Andersson David, Kotarsky Knut, Wu Jun, Agace William, Duan Rui-Dong
Gastroenterology Laboratory, Institution of Clinical Science, Biomedical Center, B11, Lund University, 22184, Lund, Sweden.
Dig Dis Sci. 2009 Jul;54(7):1440-8. doi: 10.1007/s10620-008-0509-2. Epub 2008 Nov 7.
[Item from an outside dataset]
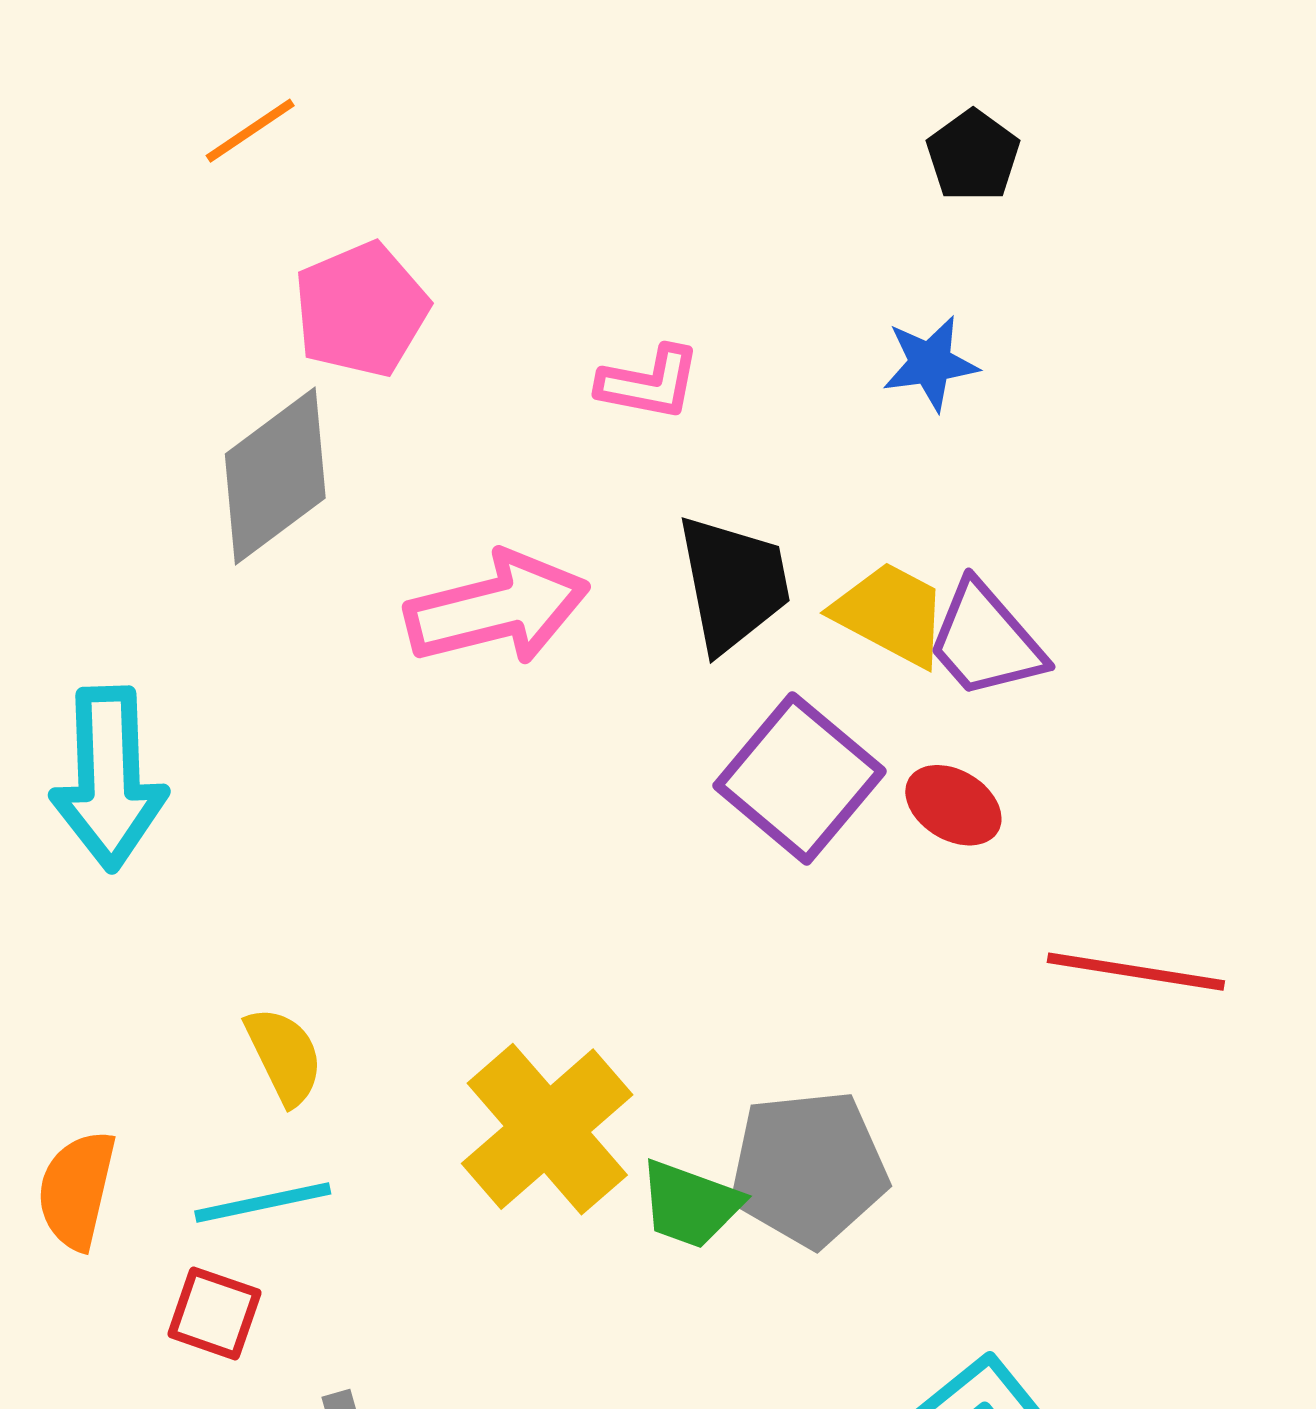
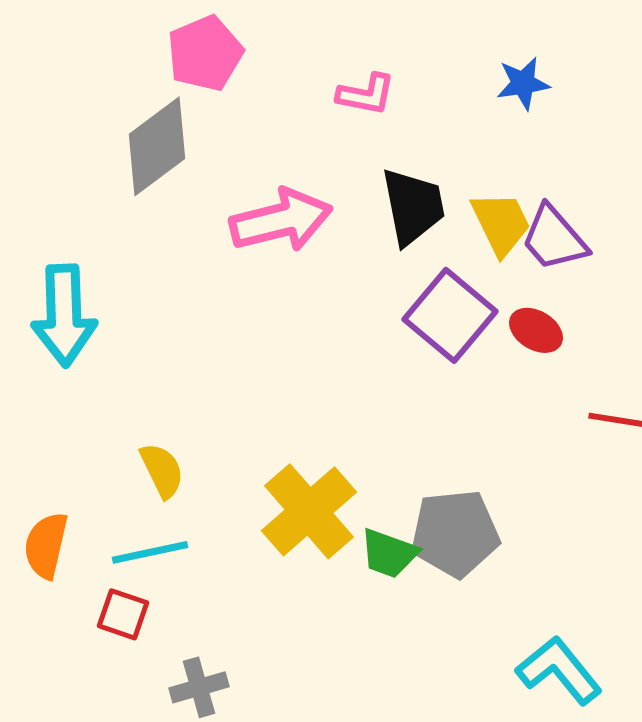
yellow trapezoid: (891, 614) -> (501, 223), turned 36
Alkaline sphingomyelinase (Alk-SMase) is a key enzyme in the intestinal tract for digestion of dietary sphingomyelin (SM), which generates lipid messengers with cell-cycle regulating effects. The enzyme is significantly decreased in ulcerative colitis and colon cancer. Based on this information, we wanted to investigate whether the enzyme had preventive effects against murine colitis. We report herein a method to express a biologically active Alk-SMase from Pichia pastoris yeast cells. By using the expressed enzyme to treat a rat colitis model induced by dextran sulfate sodium, we found that intrarectal instillation of Alk-SMase once daily for 1 week significantly reduced the inflammation score and protected the colonic epithelium from inflammatory destruction. We found a tendency for decreased tumor necrosis factor (TNF)-alpha expression in the Alk-SMase-treated group. This study, for the first time, provides a method to produce the enzyme and shows the potential applicability of the enzyme in the treatment of inflammatory bowel diseases.
碱性鞘磷脂酶(Alk-SMase)是肠道中消化膳食鞘磷脂(SM)的关键酶,其可生成具有细胞周期调节作用的脂质信使。该酶在溃疡性结肠炎和结肠癌中显著减少。基于此信息,我们想研究该酶是否对小鼠结肠炎具有预防作用。我们在此报告一种从毕赤酵母细胞中表达具有生物活性的Alk-SMase的方法。通过使用表达的酶治疗由葡聚糖硫酸钠诱导的大鼠结肠炎模型,我们发现每天一次直肠内滴注Alk-SMase,持续1周,可显著降低炎症评分,并保护结肠上皮免受炎症破坏。我们发现Alk-SMase治疗组中肿瘤坏死因子(TNF)-α表达有降低的趋势。本研究首次提供了一种生产该酶的方法,并显示了该酶在治疗炎症性肠病中的潜在适用性。